I’d like to think that doing something for a long time makes you better at it. I know that I can write an 800-word auto column first draft in an hour and a half—including research time. I then return and edit it before shipping it off.

I’ve played the guitar since 1967. I would say that I am not much better at it now, since I’ve not worked at it much since the 1970’s. However, starting the bass ten years ago, I’ve now accumulated six years of band gigs and orchestra rehearsals and chamber music workshops, so yes, I’m a whole lot better at that.

Friday, March 29, 2013

Zero to Sixty, Chapter 5. Four-Cent Stamps and Nickel Candy Bars



Living to be 60, along with inflationary trends, creates some interesting memories of prices of yore. I remember the purple Lincoln four-cent stamps—and the beautiful commemorative stamps, too. I routinely spent my 25-cent allowance on two comic books—which were all of 12 cents apiece. I remember riding in the car and seeing gas selling for 26.9 cents a gallon.

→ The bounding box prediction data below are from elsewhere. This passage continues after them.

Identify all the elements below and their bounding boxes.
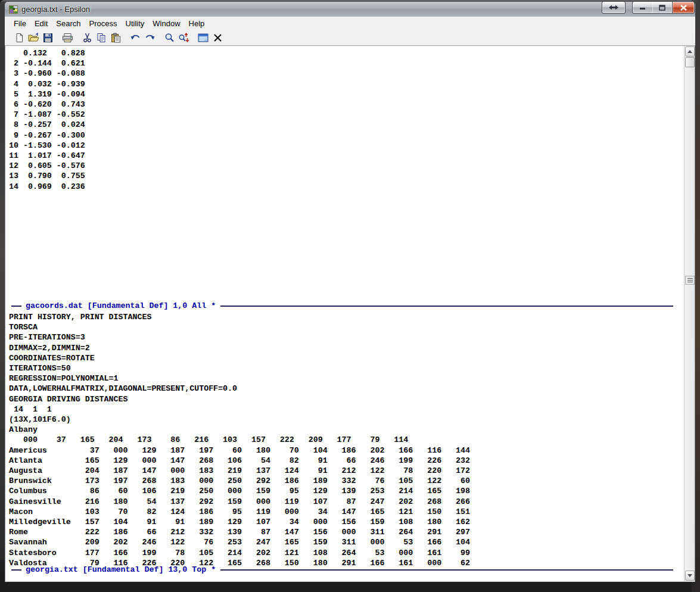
copy-icon: [97, 33, 107, 43]
menu-bar: FileEditSearchProcessUtilityWindowHelp: [5, 17, 695, 30]
search-icon: [164, 33, 175, 43]
delete-button[interactable]: [210, 30, 225, 45]
undo-icon: [130, 34, 141, 41]
menu-item-edit[interactable]: Edit: [30, 18, 52, 29]
toolbar: [5, 30, 695, 46]
search-replace-icon: [178, 33, 189, 43]
find-replace-button[interactable]: [176, 30, 191, 45]
open-file-icon: [28, 33, 39, 43]
paste-button[interactable]: [108, 30, 123, 45]
buffer-window-button[interactable]: [196, 30, 210, 45]
print-icon: [62, 33, 73, 43]
window-frame-left: [0, 48, 5, 560]
maximize-icon: [659, 5, 665, 11]
scroll-up-button[interactable]: [685, 46, 695, 57]
cut-button[interactable]: [80, 30, 94, 45]
modeline-rule: [220, 569, 673, 571]
save-file-icon: [43, 33, 53, 43]
minimize-button[interactable]: [632, 1, 654, 14]
open-file-button[interactable]: [26, 30, 41, 45]
bottom-modeline: georgia.txt [Fundamental Def] 13,0 Top *: [8, 565, 673, 575]
arrow-up-icon: [687, 50, 692, 53]
redo-icon: [144, 34, 155, 41]
title-bar[interactable]: georgia.txt - Epsilon: [5, 2, 695, 17]
menu-item-window[interactable]: Window: [148, 18, 184, 29]
save-file-button[interactable]: [41, 30, 55, 45]
epsilon-app-icon: [9, 5, 18, 14]
bottom-modeline-text: georgia.txt [Fundamental Def] 13,0 Top *: [26, 565, 216, 574]
redo-button[interactable]: [142, 30, 157, 45]
modeline-rule: [220, 306, 673, 307]
find-button[interactable]: [162, 30, 176, 45]
arrow-down-icon: [687, 574, 692, 577]
undo-button[interactable]: [128, 30, 142, 45]
vertical-scrollbar[interactable]: [684, 46, 695, 581]
epsilon-window: georgia.txt - Epsilon FileEditSearchProc…: [0, 0, 700, 592]
double-arrow-icon: [609, 5, 618, 10]
new-file-icon: [14, 33, 24, 43]
window-title: georgia.txt - Epsilon: [21, 5, 90, 14]
bottom-buffer-text[interactable]: PRINT HISTORY, PRINT DISTANCES TORSCA PR…: [9, 312, 470, 568]
top-buffer-text[interactable]: 0.132 0.828 2 -0.144 0.621 3 -0.960 -0.0…: [9, 48, 85, 192]
maximize-button[interactable]: [652, 1, 672, 14]
editor-client-area: 0.132 0.828 2 -0.144 0.621 3 -0.960 -0.0…: [5, 46, 695, 582]
menu-item-file[interactable]: File: [10, 18, 30, 29]
new-file-button[interactable]: [12, 30, 26, 45]
close-icon: [680, 5, 687, 11]
scrollbar-thumb[interactable]: [685, 57, 695, 67]
modeline-dash: [11, 306, 21, 307]
copy-button[interactable]: [94, 30, 108, 45]
menu-item-process[interactable]: Process: [85, 18, 122, 29]
swap-windows-button[interactable]: [602, 1, 626, 14]
scroll-down-button[interactable]: [685, 571, 695, 581]
cut-icon: [83, 33, 92, 43]
menu-item-help[interactable]: Help: [185, 18, 209, 29]
top-modeline: gacoords.dat [Fundamental Def] 1,0 All *: [8, 301, 673, 311]
print-button[interactable]: [60, 30, 74, 45]
buffer-window-icon: [198, 33, 209, 42]
window-split-grip[interactable]: [685, 276, 695, 285]
top-modeline-text: gacoords.dat [Fundamental Def] 1,0 All *: [26, 301, 216, 310]
menu-item-search[interactable]: Search: [52, 18, 85, 29]
x-icon: [213, 33, 222, 42]
close-button[interactable]: [672, 1, 695, 14]
modeline-dash: [11, 569, 21, 571]
menu-item-utility[interactable]: Utility: [122, 18, 149, 29]
minimize-icon: [640, 5, 646, 10]
paste-icon: [111, 33, 121, 43]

Of course, money was worth more, too. You got 50 cents an hour for babysitting and that was pretty useful cash. My brother and I would wash Mr. Kramer’s Pontiac LeMans every now and then and split his whopping $3.00 payment. Wow.

As a young man, I earned $1.65 an hour as a bike messenger in downtown San Francisco at the start of the 1970s. I could actually live on that.  A couple of years later, I shared a three-bedroom flat in the upper Haight-Ashbury neighborhood in San Francisco for $198 a month — total — not each.

It goes on and on. I’ve gotten used to spending two dollars for a cup of coffee (just the regular kind). Gas is more than $4.00 a gallon at this writing. I’m also used to earning the equivalent of around $45 an hour, too. I’m doing better, and the economy has, well, inflated.

This means that in my six-decades-old mind, things are supposed to cost a particular amount. While I can deal with four-dollar gas, sometimes a shirt at 75 dollars seems like just too much. But an iPod, which didn’t exist when I was growing up, can be whatever the price should be—there’s no basis of comparison. I do remember buying vinyl records at $2.98 at Long’s Drug Store and 45 singles at Earl’s Music in Concord for a whopping $1.00. By inflation’s standards, that single would be something like $8.00 today, right? You can buy a song on iTunes for 99 cents today, so some things are actually getting cheaper.

Thursday, March 28, 2013

Zero to Sixty, Chapter 4. I Remember That



If  you're old enough, you know him instantly.
There is an advantage to being around a while. I am old enough to remember when particular and significant things happened.

My wife and I were watching Meet the Press recently. At the beginning, they roll a collage of changing faces of historical persons in black and white. I recognized everyone. Someone who was 20 probably wouldn’t know anyone. On the show, Tom Brokaw spoke, as a guest. Boy, he looks old, but I remember his youthful face delivering the news. Heck, I remember Walter Cronkite in the 1960s with his pencil mustache, and trademark “And that’s the way it is…” Walter who?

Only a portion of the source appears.